The purpose of Waratah Coal’s project was to mine and export thermal coal to Southeast Asia for electricity production. A key issue in the proceeding concerned climate change, and it was held that emissions from combustion of the coal to be exported could be taken into account in considering, amongst other things, whether the applications were in the public interest. It was ultimately decided that “the climate scenario consistent with a viable mine risks unacceptable climate change impacts to Queensland people and property, even taking into account the economic and social benefits of the Project”.

The Court also considered social and economic benefits, as well as human rights implications. In relation to human rights, it was found that project would limit the right to property, and to privacy and home, of the owners of a privately owned protected area (known as the Bimblebox Nature Refuge). Additionally, in relation to climate change, it was found that “the following rights of certain groups of people in Queensland would be limited: the right to life, the cultural rights of First Nations peoples, the rights of children, the right to property and to privacy and home, and the right to enjoy human rights equally.” President Kingham held that the importance of preserving each right, given the nature and extent of the limitation on the right, weighed more heavily in the balance than the economic benefits of the mine and the benefit of contributing to energy security for Southeast Asia. Finally, although climate change and human rights take up a considerable proportion of the 372 page decision, certain other of the statutory criteria applicable to the applications were found not to have been satisfied.

 

On the first day of Christmas, the High Court gave to me, Google search results are not defamatory…

In Google LLC v Defteros [2022] HCA 27, the majority of the High Court found in favour of Google in holding that publication of “organic search results” (generated from the operation of the ranking algorithm) does not make Google a publisher for the purposes of the law of defamation.
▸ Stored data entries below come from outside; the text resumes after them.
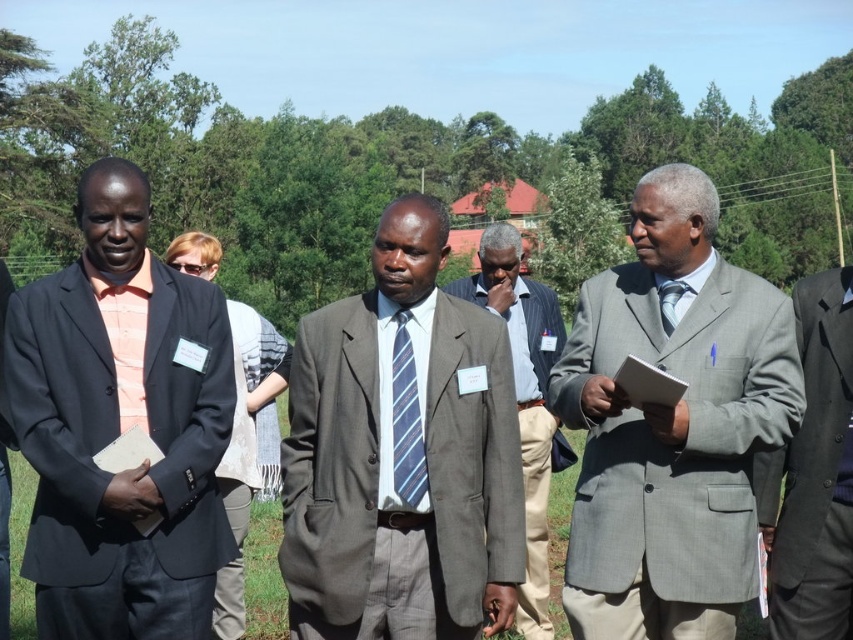 You are organizing a photo shoot for a magazine and need to arrange two models wearing the matte gray suit at center and the matte black suit at left. Since you want to emphasize the size difference between the suits, how should you position them relative to each other?

To emphasize the size difference between the matte gray suit at center and the matte black suit at left, position the matte gray suit at center closer to the camera and the matte black suit at left further away. This arrangement will make the larger matte gray suit appear even bigger compared to the smaller matte black suit at left.

What are the coordinates of the matte gray suit at center?

The coordinates of the matte gray suit at center are point [401,456].

You are organizing a photo shoot and need to ensure that the matte black suit at left and the blue striped tie at center are visible in the frame. Given that the camera has a fixed width, which object should you prioritize framing closer to avoid cropping?

The matte black suit at left should be prioritized closer to the camera since it is wider than the blue striped tie at center, ensuring it fits within the frame without cropping. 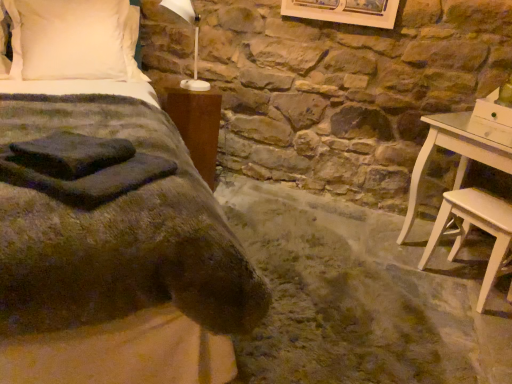 The image size is (512, 384). What do you see at coordinates (76, 38) in the screenshot?
I see `white soft pillow at upper left` at bounding box center [76, 38].

Describe the element at coordinates (197, 123) in the screenshot. I see `brown wood nightstand at left` at that location.

Identify the location of brown wood nightstand at left. (197, 123).

Locate an element on the screen. light wood stool at lower right is located at coordinates (476, 226).

The height and width of the screenshot is (384, 512). Identify the location of white soft pillow at upper left. (76, 38).

From the image's perspective, between light wood stool at lower right and dark green fabric bed at center, which one is located above?

From the image's view, dark green fabric bed at center is above.

Considering the relative sizes of light wood stool at lower right and dark green fabric bed at center in the image provided, is light wood stool at lower right wider than dark green fabric bed at center?

Incorrect, the width of light wood stool at lower right does not surpass that of dark green fabric bed at center.

Does light wood stool at lower right have a lesser height compared to dark green fabric bed at center?

Correct, light wood stool at lower right is not as tall as dark green fabric bed at center.

The image size is (512, 384). I want to click on nightstand that appears on the right of dark green fabric bed at center, so click(197, 123).

From a real-world perspective, is dark green fabric bed at center on top of brown wood nightstand at left?

Indeed, from a real-world perspective, dark green fabric bed at center stands above brown wood nightstand at left.

Does dark green fabric bed at center appear on the left side of brown wood nightstand at left?

Yes.

Does white soft pillow at upper left turn towards light wood stool at lower right?

No, white soft pillow at upper left does not turn towards light wood stool at lower right.

Is white soft pillow at upper left not within light wood stool at lower right?

Yes, white soft pillow at upper left is located beyond the bounds of light wood stool at lower right.

From a real-world perspective, which is physically below, white soft pillow at upper left or light wood stool at lower right?

light wood stool at lower right, from a real-world perspective.

Can you confirm if white soft pillow at upper left is shorter than light wood stool at lower right?

Incorrect, the height of white soft pillow at upper left does not fall short of that of light wood stool at lower right.

Looking at this image, does brown wood nightstand at left turn towards white soft pillow at upper left?

No, brown wood nightstand at left is not facing towards white soft pillow at upper left.

From a real-world perspective, is brown wood nightstand at left positioned over white soft pillow at upper left based on gravity?

No, from a real-world perspective, brown wood nightstand at left is not over white soft pillow at upper left

Can you tell me how much brown wood nightstand at left and white soft pillow at upper left differ in facing direction?

2.4 degrees.

Who is more distant, brown wood nightstand at left or white soft pillow at upper left?

brown wood nightstand at left.

Does light wood stool at lower right come in front of brown wood nightstand at left?

Yes, it is in front of brown wood nightstand at left.

From a real-world perspective, relative to brown wood nightstand at left, is light wood stool at lower right vertically above or below?

light wood stool at lower right is below brown wood nightstand at left.

Considering the sizes of objects light wood stool at lower right and brown wood nightstand at left in the image provided, who is bigger, light wood stool at lower right or brown wood nightstand at left?

With larger size is brown wood nightstand at left.

Measure the distance between light wood stool at lower right and brown wood nightstand at left.

4.85 feet.

Considering their positions, is white soft pillow at upper left located in front of or behind dark green fabric bed at center?

white soft pillow at upper left is positioned farther from the viewer than dark green fabric bed at center.

From the image's perspective, is white soft pillow at upper left under dark green fabric bed at center?

Incorrect, from the image's perspective, white soft pillow at upper left is higher than dark green fabric bed at center.

Is white soft pillow at upper left taller than dark green fabric bed at center?

No.

Which point is more forward, (x=109, y=47) or (x=76, y=256)?

The point (x=76, y=256) is closer.

Is dark green fabric bed at center aimed at white soft pillow at upper left?

No, dark green fabric bed at center is not facing towards white soft pillow at upper left.

Is dark green fabric bed at center spatially inside white soft pillow at upper left, or outside of it?

dark green fabric bed at center lies outside white soft pillow at upper left.

Considering the sizes of objects dark green fabric bed at center and white soft pillow at upper left in the image provided, who is taller, dark green fabric bed at center or white soft pillow at upper left?

With more height is dark green fabric bed at center.

Is dark green fabric bed at center wider than white soft pillow at upper left?

Yes, dark green fabric bed at center is wider than white soft pillow at upper left.

The image size is (512, 384). Find the location of `stool that is below the dark green fabric bed at center (from the image's perspective)`. stool that is below the dark green fabric bed at center (from the image's perspective) is located at coordinates (476, 226).

In order to click on bed located in front of the brown wood nightstand at left in this screenshot , I will do `click(106, 215)`.

When comparing their distances from light wood stool at lower right, does brown wood nightstand at left or dark green fabric bed at center seem further?

dark green fabric bed at center is further to light wood stool at lower right.

Looking at this image, based on their spatial positions, is dark green fabric bed at center or white soft pillow at upper left further from brown wood nightstand at left?

The object further to brown wood nightstand at left is dark green fabric bed at center.

Looking at the image, which one is located further to light wood stool at lower right, dark green fabric bed at center or white soft pillow at upper left?

Based on the image, white soft pillow at upper left appears to be further to light wood stool at lower right.

When comparing their distances from white soft pillow at upper left, does brown wood nightstand at left or light wood stool at lower right seem further?

Among the two, light wood stool at lower right is located further to white soft pillow at upper left.

Consider the image. Looking at the image, which one is located further to brown wood nightstand at left, light wood stool at lower right or dark green fabric bed at center?

light wood stool at lower right lies further to brown wood nightstand at left than the other object.

Based on the photo, considering their positions, is dark green fabric bed at center positioned closer to light wood stool at lower right than brown wood nightstand at left?

brown wood nightstand at left is positioned closer to the anchor light wood stool at lower right.

When comparing their distances from white soft pillow at upper left, does light wood stool at lower right or brown wood nightstand at left seem closer?

brown wood nightstand at left is positioned closer to the anchor white soft pillow at upper left.

Estimate the real-world distances between objects in this image. Which object is closer to brown wood nightstand at left, white soft pillow at upper left or dark green fabric bed at center?

Based on the image, white soft pillow at upper left appears to be nearer to brown wood nightstand at left.

Identify the location of nightstand between white soft pillow at upper left and light wood stool at lower right from left to right. This screenshot has height=384, width=512. (197, 123).

You are a GUI agent. You are given a task and a screenshot of the screen. Output one action in this format:
    pyautogui.click(x=<x>, y=<y>)
    Task: Click on the pillow between dark green fabric bed at center and brown wood nightstand at left along the z-axis
    Image resolution: width=512 pixels, height=384 pixels.
    Given the screenshot: What is the action you would take?
    pyautogui.click(x=76, y=38)

At what (x,y) coordinates should I click in order to perform the action: click on nightstand between dark green fabric bed at center and light wood stool at lower right. Please return your answer as a coordinate pair (x, y). The image size is (512, 384). Looking at the image, I should click on (x=197, y=123).

At what (x,y) coordinates should I click in order to perform the action: click on bed between white soft pillow at upper left and light wood stool at lower right in the horizontal direction. Please return your answer as a coordinate pair (x, y). Looking at the image, I should click on [106, 215].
In this case, a search using the respondent’s name produced results that included a hyperlinked headline from a publication by The Age, and a short snippet from the article. There was no allegation that the search result itself was defamatory. Rather, the allegation was that, by publication of the particular search result containing the hyperlink, Google published the relevant article. The relevant principles were accepted, namely that a person who has been instrumental in, or contributes to any extent to, the publication of defamatory matter is a publisher. These principles were reinforced by the High Court last year (in our second day of Christmas case).

However, in the case of Google search results, this was found not to have amounted to a relevant act of participation. In short, the provision of the results had no connection to the creation of the article, its creation was in no way approved or encouraged by Google, and Google did not participate in it being placed on The Age’s website. Gageler J, while concurring, posited that the provision of a hyperlink might combine with other factors to amount to participation in the process of publication. – providing the example of a “sponsored link”. According to Edelman and Steward JJ, in such a case it would at least be arguable that there was a relevant common intention to publish, although this appeal did not present the occasion to consider this further.